Tuesday, March 3, 2009

at the movies

.
.
On Sunday last, the New York Times had an article about the uptick in business at movie theaters. Not that the Oscar-winners were packing in the crowds, but rather the small, frothy adventures were exercising an appeal audiences were willing to pay for. Some commentator in the story said that people wanted diversion (from hard times) and they wanted to be with other people.

The story wasn't without precedent. During World War II and the Depression, I believe the same trend was observed. And during blackouts or enormous snow storms in New York City -- a place where individuals are often notably numbed to the presence of others -- I have seen people become much more friendly and considerate.

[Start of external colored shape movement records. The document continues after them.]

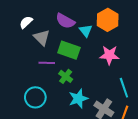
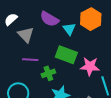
green rectangle: (69, 50) -> (66, 55), moved
pink star: (109, 55) -> (90, 66), moved
green cross: (66, 76) -> (48, 73), turned 32

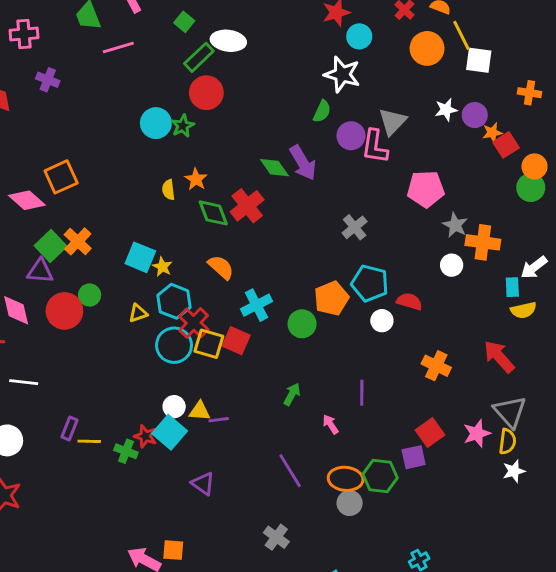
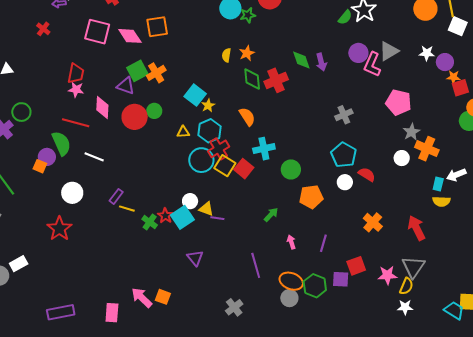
green semicircle: (322, 111) -> (345, 17), moved
purple arrow: (303, 163) -> (321, 62), size x0.7
orange pentagon: (331, 298) -> (311, 197), moved
purple line: (362, 393) -> (323, 243), moved

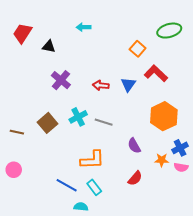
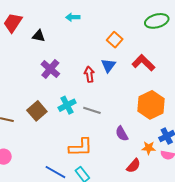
orange square: (138, 49) -> (115, 40), moved
blue triangle: (128, 84) -> (108, 66), moved
red arrow: (101, 85) -> (89, 74), turned 77
red semicircle: (135, 178) -> (133, 166), moved

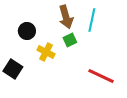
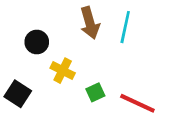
green square: (70, 40) -> (95, 92), moved

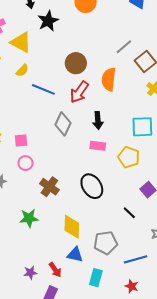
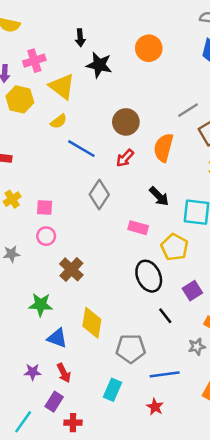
black star: (48, 21) -> (99, 65), turned 30
red arrow: (79, 92) -> (125, 158), size x0.7
black arrow: (98, 120) -> (159, 196), moved, turned -48
black ellipse: (92, 186) -> (149, 276), moved
blue triangle: (75, 255) -> (57, 338), moved

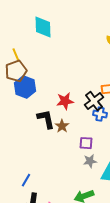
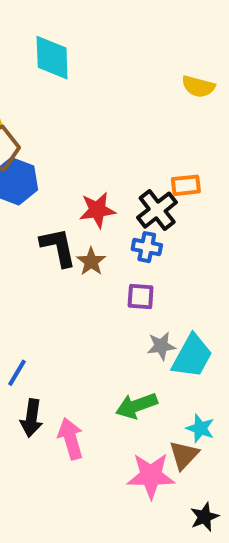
blue cross: (100, 114) -> (147, 247), moved
gray star: (90, 161) -> (161, 346), moved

In uncertain times, huddle and hope ... and laugh a little. Who would deny solace to an upended world, a world whose roots and certainties were ripped up and ravaged? Isn't the appeal of the latest U.S. president, Barack Obama, partly the fact that he exudes a hopeful firmness and apparent decency in the wake of indecent men? Isn't some movie about the high jinks of dogs or kids just the ticket?

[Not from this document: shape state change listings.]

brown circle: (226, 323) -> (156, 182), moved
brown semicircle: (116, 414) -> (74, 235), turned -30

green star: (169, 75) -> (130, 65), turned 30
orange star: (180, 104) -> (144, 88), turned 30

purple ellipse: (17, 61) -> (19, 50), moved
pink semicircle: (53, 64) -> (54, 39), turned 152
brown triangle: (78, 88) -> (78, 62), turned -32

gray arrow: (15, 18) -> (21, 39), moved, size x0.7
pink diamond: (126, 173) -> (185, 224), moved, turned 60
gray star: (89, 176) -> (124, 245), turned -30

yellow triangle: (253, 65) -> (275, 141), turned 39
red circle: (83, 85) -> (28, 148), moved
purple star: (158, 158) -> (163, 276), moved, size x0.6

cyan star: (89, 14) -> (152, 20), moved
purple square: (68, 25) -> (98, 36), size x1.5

"Hope springs eternal" is a saying that some express with an ain't-it-obvious smile, as if anyone might know it was true ... and not just true, but healthy and good. Hope inspires the action that follows and with luck, dreams will come true. Of course hope by itself doesn't put food on the kitchen table. And while it may mask the uncertainties of any life, it doesn't actually solve the dis-ease that prompted it. It feels good, but then the question arises -- is feeling good is really enough? Hope and huddling warmth may be better than the blow of a stick ... but how much better is that, really?

I don't mean to disdain the therapeutic nature of huddling and hoping, of addressing the gnawing, clawing uncertainties with whatever tools are near at hand. But I wonder, in the midst of this very-human panorama ....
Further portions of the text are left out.